Warning signs of cyber crime according to UK National Crime Agency - CSDude
http://www.nationalcrimeagency.gov.uk/crime-threats/cyber-crime/cyber-crime-preventing-young-people-from-getting-involved
======
throwawayukcyb
Children committing crimes using computers is a real problem and should not be
disregarded. See the last portion of "Reflections on Trusting Trust".

That said, this webpage is dangerous and misleading for a lot of reasons, but
I'll try to focus on the problems that are actionable:

1\. The "warning signs" the article enumerates are almost certainly not
significantly correlated with youth who commit cyber crimes. In other words,
the warning signs are probably just some made up bullshit someone with
arbitrary biases came up with and put online. ( _Even if_ it accurately
describes _every_ youth convicted of cyber crime, that still doesn't mean that
it's remotely likely to be correlated with cyber crime.)

In my mind, there's no material difference between teenagers who bully geeks
and the author of this article -- both are identifying people who are
different from them and then bullying them for being different. The only
difference is that the author of this article has fooled themselves into
thinking they have a justifiable excuse for painting with a broad brush.

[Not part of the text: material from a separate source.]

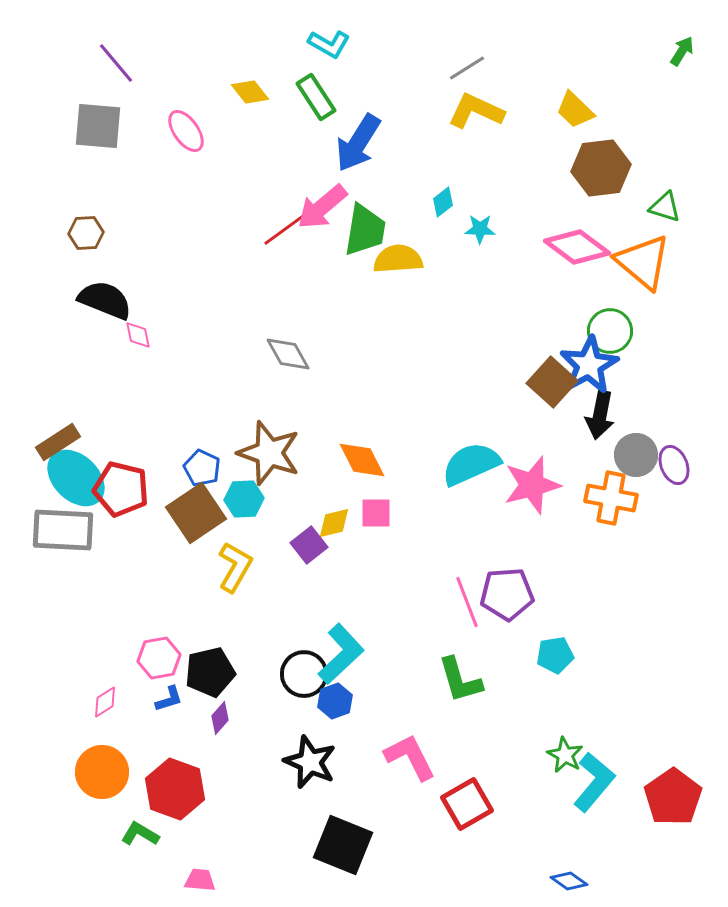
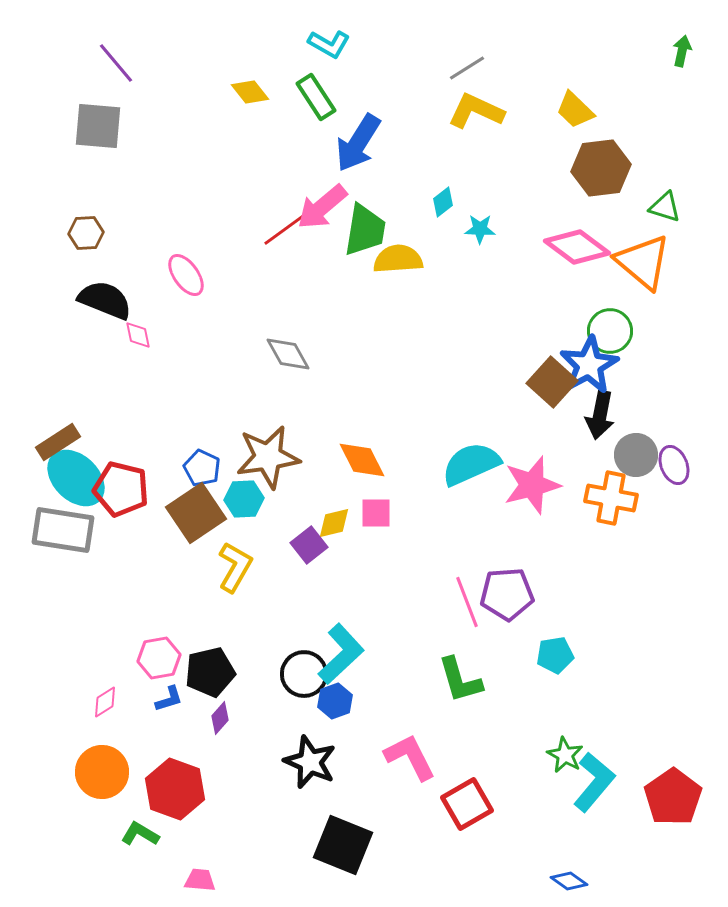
green arrow at (682, 51): rotated 20 degrees counterclockwise
pink ellipse at (186, 131): moved 144 px down
brown star at (269, 453): moved 1 px left, 4 px down; rotated 28 degrees counterclockwise
gray rectangle at (63, 530): rotated 6 degrees clockwise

2\. The focus on computer security in the alternatives is misplaced.
Especially considering the "warning signs". Far better to find the kid some
bright mentors who match them intellectually _in any field_ than to focus
arbitrarily on computers -- much less computer security! A socially isolated
student who's teaching themselves to program is not likely to do much more
than roll their eyes if you explain to them that they could spend their life
configuring firewalls and installing AV.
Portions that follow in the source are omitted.